BEIJING — China’s new measure requiring commercial banks to pay risk deposit for forward foreign exchange sales aims to raise the cost of forex speculation and avoid excessive fluctuation, the central bank said on Sept 8.
The People’s Bank of China (PBOC) announced last week that commercial banks will have to pay a 20 percent deposit for their forward forex sales to companies as of Oct 15.
In forward exchange sales, commercial banks agree to sell a foreign currency to a company at a specific time in the future to help the company ward off risks from exchange rate fluctuations.
The new move is conducive to curbing excessive fluctuation on the forex market, preventing financial risks and promoting prudent operation of banks, the PBOC said in an online statement.
This measure was rolled out as forward exchange sales from commercial banks surged to three times as high as the monthly average of the first seven months in August. “It shows there were speculative transactions,” the PBOC said.

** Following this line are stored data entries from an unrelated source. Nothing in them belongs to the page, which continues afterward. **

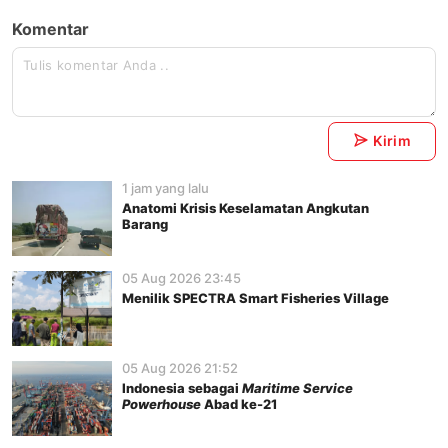
Komentar
Kirim
1 jam yang lalu
Anatomi Krisis Keselamatan Angkutan
Barang
05 Aug 2026 23:45
Menilik SPECTRA Smart Fisheries Village
05 Aug 2026 21:52
Indonesia sebagai
Maritime Service
Powerhouse
Abad ke-21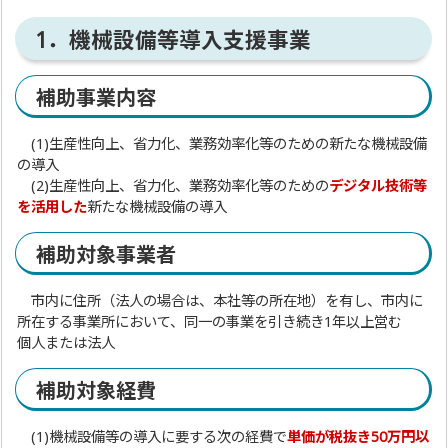
1．機械設備等導入支援事業
補助事業内容
(1)生産性向上、省力化、業務効率化等のための新たな機械設備
の導入
(2)生産性向上、省力化、業務効率化等のための
デジタル技術等
を活用した
新たな機械設備の導入
補助対象事業者
市内に住所（法人の場合は、本社等の所在地）を有し、市内に
所在する事業所において、同一の事業を引き続き1年以上営む
個人または法人
補助対象経費
(1)機械設備等の導入に要する次の経費で
単価が税抜き50万円以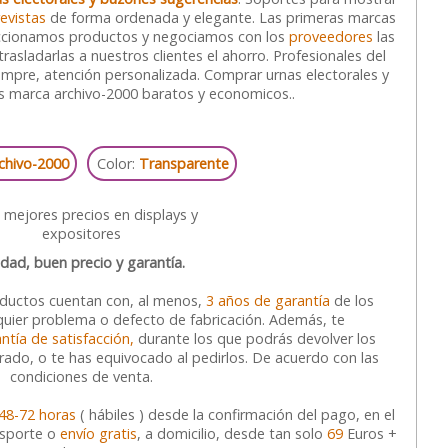
revistas
de forma ordenada y elegante. Las primeras marcas
eccionamos productos y negociamos con los
proveedores
las
asladarlas a nuestros clientes el ahorro. Profesionales del
iempre, atención personalizada. Comprar urnas electorales y
s marca archivo-2000 baratos y economicos..
chivo-2000
Color:
Transparente
idad, buen precio y garantía.
oductos cuentan con, al menos,
3 años de garantía
de los
quier problema o defecto de fabricación. Además, te
ntía de satisfacción,
durante los que podrás devolver los
grado, o te has equivocado al pedirlos. De acuerdo con las
condiciones de venta.
48-72 horas
( hábiles ) desde la confirmación del pago, en el
nsporte o
envío gratis
, a domicilio, desde tan solo
69
Euros +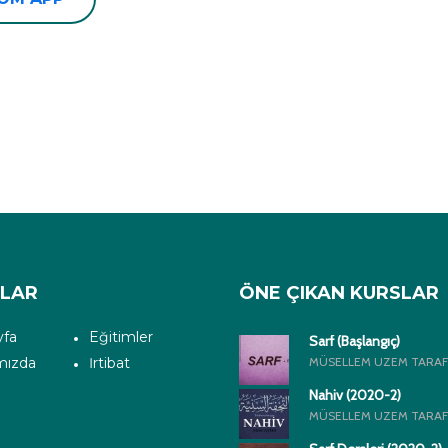
ALAR
ÖNE ÇIKAN KURSLAR
yfa
Eğitimler
Sarf (Başlangıç)
mızda
İrtibat
MÜSELLEM UZEM TARAF
Nahiv (2020-2)
MÜSELLEM UZEM TARAF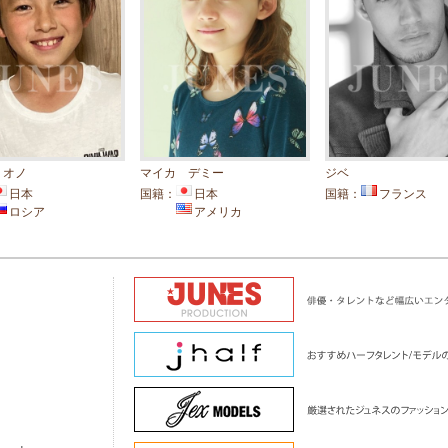
 オノ
マイカ デミー
ジベ
日本
国籍：
日本
国籍：
フランス
ロシア
アメリカ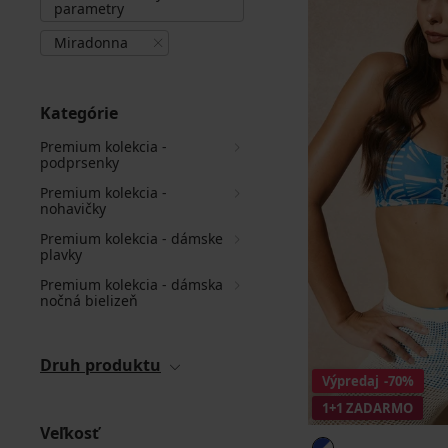
parametry
Miradonna
Kategórie
Premium kolekcia -
podprsenky
Premium kolekcia -
nohavičky
Premium kolekcia - dámske
plavky
Premium kolekcia - dámska
nočná bielizeň
Druh produktu
Výpredaj
-70%
1+1 ZADARMO
Veľkosť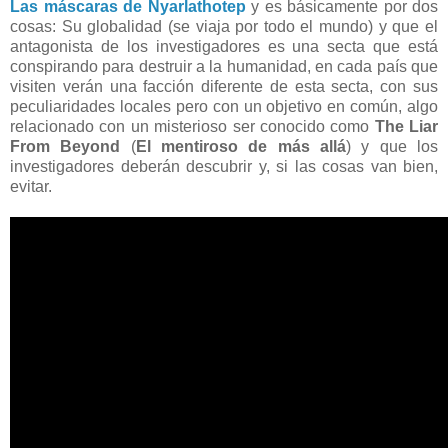
Las máscaras de Nyarlathotep
y es básicamente por dos
cosas: Su globalidad (se viaja por todo el mundo) y que el
antagonista de los investigadores es una secta que está
conspirando para destruir a la humanidad, en cada país que
visiten verán una facción diferente de esta secta, con sus
peculiaridades locales pero con un objetivo en común, algo
relacionado con un misterioso ser conocido como
The Liar
From Beyond
(
El mentiroso de más allá
) y que los
investigadores deberán descubrir y, si las cosas van bien,
evitar.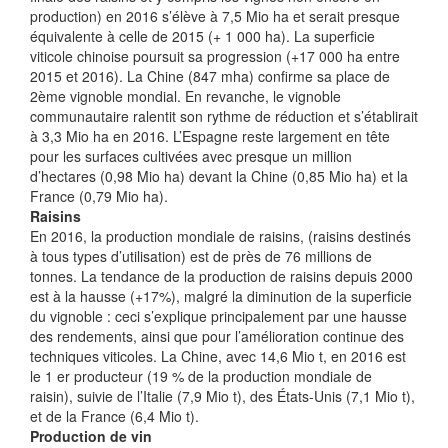
production) en 2016 s’élève à 7,5 Mio ha et serait presque
équivalente à celle de 2015 (+ 1 000 ha). La superficie
viticole chinoise poursuit sa progression (+17 000 ha entre
2015 et 2016). La Chine (847 mha) confirme sa place de
2ème vignoble mondial. En revanche, le vignoble
communautaire ralentit son rythme de réduction et s’établirait
à 3,3 Mio ha en 2016. L’Espagne reste largement en tête
pour les surfaces cultivées avec presque un million
d’hectares (0,98 Mio ha) devant la Chine (0,85 Mio ha) et la
France (0,79 Mio ha).
Raisins
En 2016, la production mondiale de raisins, (raisins destinés
à tous types d’utilisation) est de près de 76 millions de
tonnes. La tendance de la production de raisins depuis 2000
est à la hausse (+17%), malgré la diminution de la superficie
du vignoble : ceci s’explique principalement par une hausse
des rendements, ainsi que pour l’amélioration continue des
techniques viticoles. La Chine, avec 14,6 Mio t, en 2016 est
le 1 er producteur (19 % de la production mondiale de
raisin), suivie de l’Italie (7,9 Mio t), des États-Unis (7,1 Mio t),
et de la France (6,4 Mio t).
Production de vin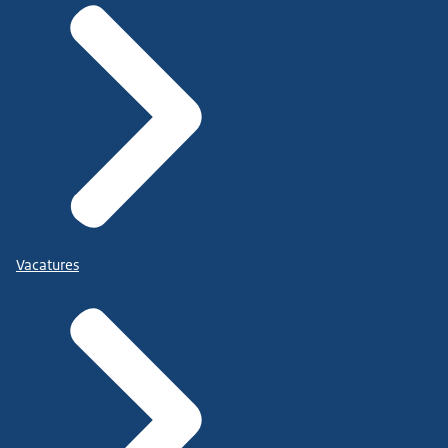
Vacatures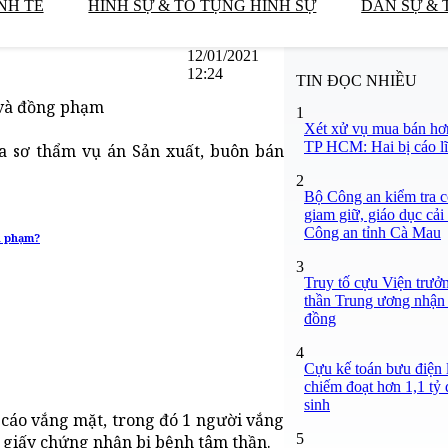
NH TẾ
HÌNH SỰ & TỐ TỤNG HÌNH SỰ
DÂN SỰ & 
12/01/2021
12:24
TIN ĐỌC NHIỀU
 và đồng phạm
1
Xét xử vụ mua bán hơ
TP HCM: Hai bị cáo lĩ
a sơ thẩm vụ án Sản xuất, buôn bán
2
Bộ Công an kiểm tra c
giam giữ, giáo dục cải
Công an tỉnh Cà Mau
i phạm?
3
Truy tố cựu Viện trưở
thần Trung ương nhận 
đồng
4
Cựu kế toán bưu điện 
chiếm đoạt hơn 1,1 tỷ đ
sinh
ị cáo vắng mặt, trong đó 1 người vắng
5
1 giấy chứng nhận bị bệnh tâm thần.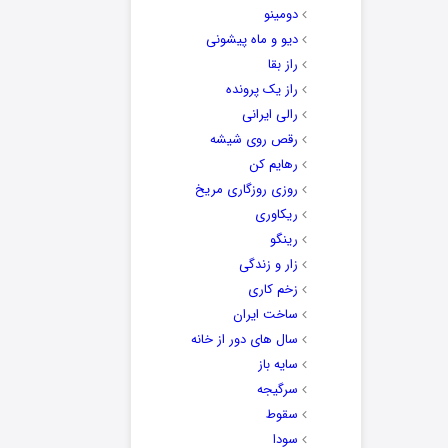
دومینو
دیو و ماه پیشونی
راز بقا
راز یک پرونده
رالی ایرانی
رقص روی شیشه
رهایم کن
روزی روزگاری مریخ
ریکاوری
رینگو
زار و زندگی
زخم کاری
ساخت ایران
سال های دور از خانه
سایه باز
سرگیجه
سقوط
سودا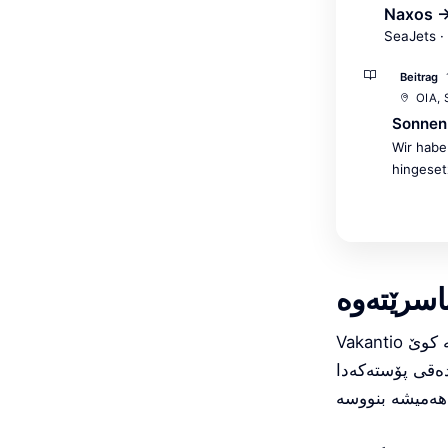
Naxos →
SeaJets ·
Beitrag
OIA,
Sonnen
Wir habe
hingeset
اسرێتەوە
Vakantio بە شێوەیەکی ئۆتۆماتیکی هەموو پۆستێک دەخوێنێتەوە. لە کوێ بوویت، لە کوێ
دەقی پۆستەکەدا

On Aug 11, the central bank decided to let the market have a greater say in forming the yuan’s central parity rate against the US dollar, leading to a depreciation of more than 4 percent last month.
The measure is not capital control as it does not restrict transaction volume, nor does it require approval for each single transaction, the PBOC said.
The deposit allows banks to make preparations for their possible losses in the future, curbing speculative transactions and raising the overall cost, the central bank said.